(ANSA-AFP) - OSWIECIM, JAN 27 - The world marks the 80th
anniversary of the liberation of Auschwitz on Monday, with some
of the few remaining survivors set to attend ceremonies at the
site of the notorious Nazi death camp. Auschwitz was the largest
of the extermination camps and has become a symbol of Nazi
Germany's genocide of six million European Jews, one million of
whom died at the site between 1940 and 1945, along with more
than 100,000 non-Jews. On Monday former inmates, along with
Polish President Andrzej Duda, are expected to lay flowers at
the sprawling camp's Wall of Death in the morning. Around 50
survivors are then expected at a commemoration from 1500 GMT
outside the gates of Auschwitz II-Birkenau alongside dozens of
leaders, including Britain's King Charles III and French
President Emmanuel Macron.

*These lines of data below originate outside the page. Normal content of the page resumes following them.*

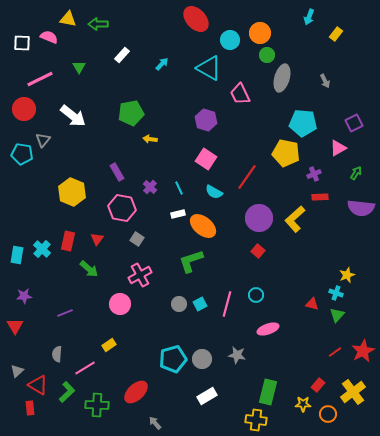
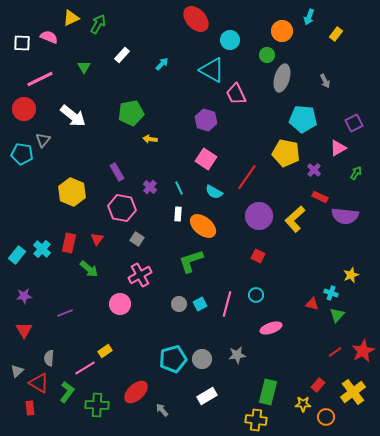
yellow triangle at (68, 19): moved 3 px right, 1 px up; rotated 36 degrees counterclockwise
green arrow at (98, 24): rotated 120 degrees clockwise
orange circle at (260, 33): moved 22 px right, 2 px up
green triangle at (79, 67): moved 5 px right
cyan triangle at (209, 68): moved 3 px right, 2 px down
pink trapezoid at (240, 94): moved 4 px left
cyan pentagon at (303, 123): moved 4 px up
purple cross at (314, 174): moved 4 px up; rotated 24 degrees counterclockwise
red rectangle at (320, 197): rotated 28 degrees clockwise
purple semicircle at (361, 208): moved 16 px left, 8 px down
white rectangle at (178, 214): rotated 72 degrees counterclockwise
purple circle at (259, 218): moved 2 px up
red rectangle at (68, 241): moved 1 px right, 2 px down
red square at (258, 251): moved 5 px down; rotated 16 degrees counterclockwise
cyan rectangle at (17, 255): rotated 30 degrees clockwise
yellow star at (347, 275): moved 4 px right
cyan cross at (336, 293): moved 5 px left
red triangle at (15, 326): moved 9 px right, 4 px down
pink ellipse at (268, 329): moved 3 px right, 1 px up
yellow rectangle at (109, 345): moved 4 px left, 6 px down
gray semicircle at (57, 354): moved 8 px left, 4 px down
gray star at (237, 355): rotated 18 degrees counterclockwise
red triangle at (38, 385): moved 1 px right, 2 px up
green L-shape at (67, 392): rotated 10 degrees counterclockwise
orange circle at (328, 414): moved 2 px left, 3 px down
gray arrow at (155, 423): moved 7 px right, 13 px up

German President Frank-Walter
Steinmeier and Chancellor Olaf Scholz are both expected, as well
as Israeli Education Minister Yoav Kisch. "This year we will
focus on the survivors and their message," Auschwitz Museum
spokesman Pawel Sawicki told AFP. "There will not be any
speeches by politicians." Speaking to AFP ahead of the
anniversary, survivors around the world spoke about the need to
preserve the memory of what happened when there will no longer
be living witnesses. They also warned about rising hatred and
anti-Semitism around the world and spoke of their fears about
history repeating itself. (ANSA-AFP).